[Opening MATERIAL FOR THIS EXERCISE section]

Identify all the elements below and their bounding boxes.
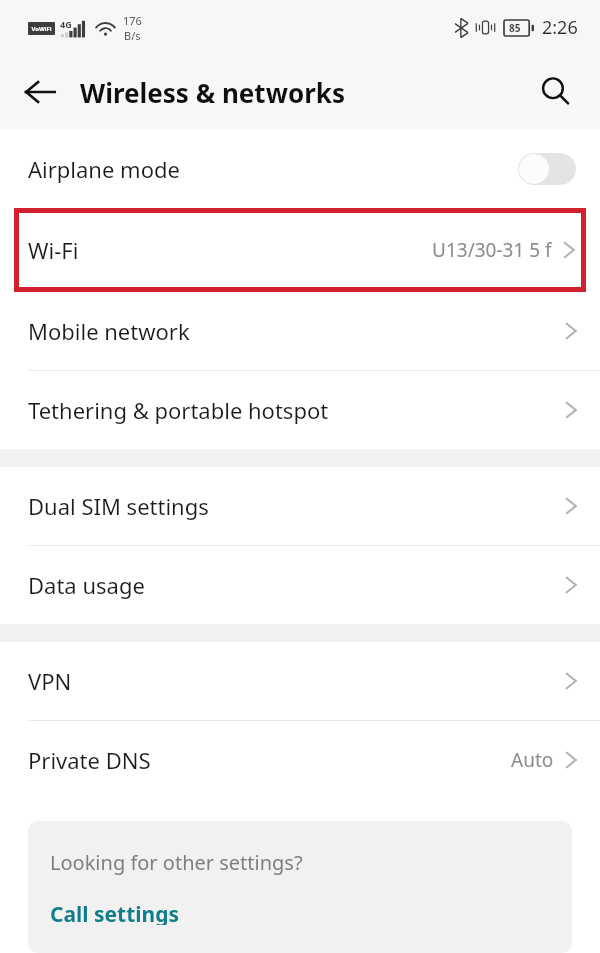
staticText: 2:26 <box>542 15 578 40</box>
staticText: Dual SIM settings <box>28 491 209 521</box>
staticText: Call settings <box>50 900 180 925</box>
button[interactable]: Call settings <box>50 900 180 925</box>
button[interactable]: Dual SIM settings <box>0 467 600 545</box>
staticText: Looking for other settings? <box>50 849 303 876</box>
button[interactable]: Back <box>12 64 68 120</box>
button[interactable]: Data usage <box>0 546 600 624</box>
staticText: Mobile network <box>28 316 190 346</box>
staticText: 176 <box>123 13 142 28</box>
staticText: 85 <box>509 21 521 35</box>
staticText: U13/30-31 5 f <box>432 237 552 263</box>
staticText: Data usage <box>28 570 145 600</box>
staticText: Tethering & portable hotspot <box>28 395 329 425</box>
button[interactable]: Private DNS <box>0 721 600 799</box>
button[interactable]: Mobile network <box>0 292 600 370</box>
button[interactable]: Wi-Fi <box>0 208 600 292</box>
button[interactable]: Airplane mode toggle <box>518 153 576 185</box>
staticText: Airplane mode <box>28 154 180 184</box>
staticText: VPN <box>28 666 72 696</box>
button[interactable]: Airplane mode <box>0 129 600 208</box>
button[interactable]: VPN <box>0 642 600 720</box>
button[interactable]: Tethering & portable hotspot <box>0 371 600 449</box>
staticText: B/s <box>124 28 141 43</box>
staticText: Private DNS <box>28 745 151 775</box>
staticText: Wireless & networks <box>80 75 345 110</box>
staticText: 4G <box>60 18 72 30</box>
staticText: Wi-Fi <box>28 235 79 265</box>
staticText: VoWiFi <box>31 25 52 33</box>
button[interactable]: Search <box>528 64 584 120</box>
staticText: Auto <box>511 747 554 773</box>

[Closing MATERIAL FOR THIS EXERCISE section]

## ABOUT THIS TASK
Word for word, give the entries back in full; the pictures do not belong in the copy.

## OUTPUT OF THE EXERCISE
Identify all the elements below and their bounding boxes.
staticText: 2:26 <box>542 15 578 40</box>
staticText: Dual SIM settings <box>28 491 209 521</box>
staticText: Call settings <box>50 900 180 925</box>
button[interactable]: Call settings <box>50 900 180 925</box>
button[interactable]: Dual SIM settings <box>0 467 600 545</box>
staticText: Looking for other settings? <box>50 849 303 876</box>
button[interactable]: Back <box>12 64 68 120</box>
button[interactable]: Data usage <box>0 546 600 624</box>
staticText: Mobile network <box>28 316 190 346</box>
staticText: 176 <box>123 13 142 28</box>
staticText: 85 <box>509 21 521 35</box>
staticText: U13/30-31 5 f <box>432 237 552 263</box>
staticText: Data usage <box>28 570 145 600</box>
staticText: Tethering & portable hotspot <box>28 395 329 425</box>
button[interactable]: Private DNS <box>0 721 600 799</box>
button[interactable]: Mobile network <box>0 292 600 370</box>
button[interactable]: Wi-Fi <box>0 208 600 292</box>
button[interactable]: Airplane mode toggle <box>518 153 576 185</box>
staticText: Airplane mode <box>28 154 180 184</box>
staticText: VPN <box>28 666 72 696</box>
button[interactable]: Airplane mode <box>0 129 600 208</box>
button[interactable]: VPN <box>0 642 600 720</box>
button[interactable]: Tethering & portable hotspot <box>0 371 600 449</box>
staticText: B/s <box>124 28 141 43</box>
staticText: Private DNS <box>28 745 151 775</box>
staticText: Wireless & networks <box>80 75 345 110</box>
staticText: 4G <box>60 18 72 30</box>
staticText: Wi-Fi <box>28 235 79 265</box>
staticText: VoWiFi <box>31 25 52 33</box>
button[interactable]: Search <box>528 64 584 120</box>
staticText: Auto <box>511 747 554 773</box>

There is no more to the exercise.